In the entries below, find every line holding the string "obalu" and collect it.

Segment Start: Available records

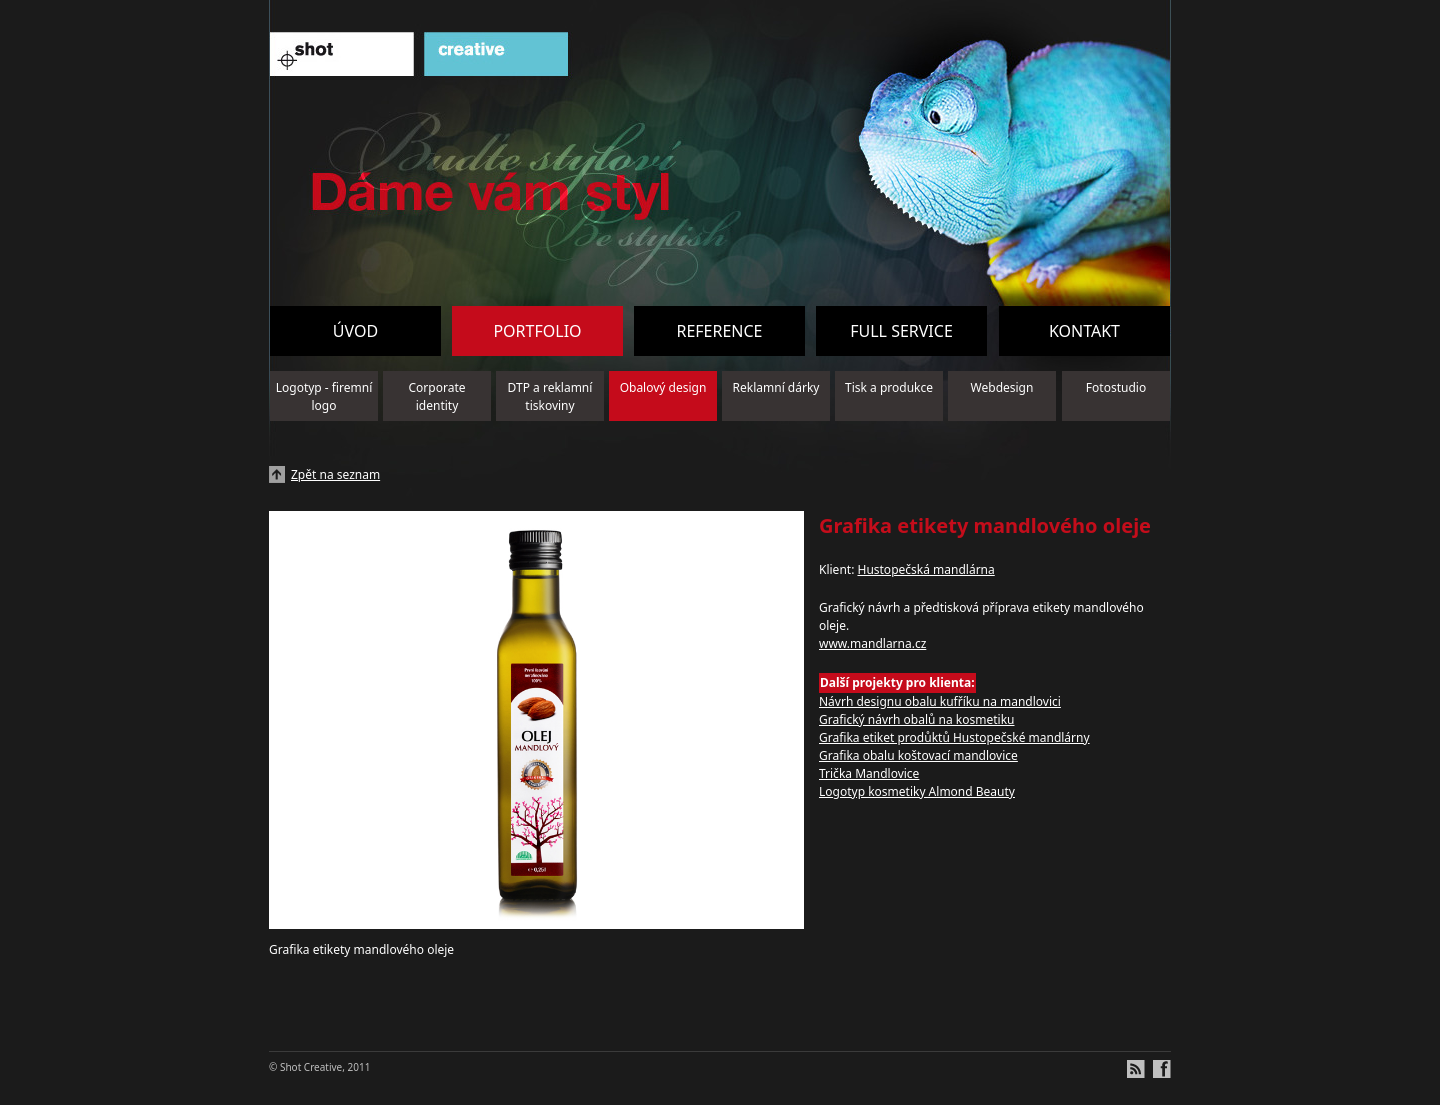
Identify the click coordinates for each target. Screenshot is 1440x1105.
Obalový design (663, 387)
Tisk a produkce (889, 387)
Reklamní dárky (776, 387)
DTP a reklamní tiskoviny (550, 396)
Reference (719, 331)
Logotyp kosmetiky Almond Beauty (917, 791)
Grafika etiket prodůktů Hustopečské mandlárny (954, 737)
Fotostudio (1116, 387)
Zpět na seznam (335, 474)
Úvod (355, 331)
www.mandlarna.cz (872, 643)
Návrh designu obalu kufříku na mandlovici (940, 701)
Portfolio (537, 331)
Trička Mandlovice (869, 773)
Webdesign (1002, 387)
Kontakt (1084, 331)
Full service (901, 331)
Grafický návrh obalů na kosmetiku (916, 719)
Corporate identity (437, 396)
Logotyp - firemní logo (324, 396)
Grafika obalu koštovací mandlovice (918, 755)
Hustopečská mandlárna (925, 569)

Segment End: Available records

__Written response__:
Návrh designu obalu kufříku na mandlovici (940, 701)
Grafika obalu koštovací mandlovice (918, 755)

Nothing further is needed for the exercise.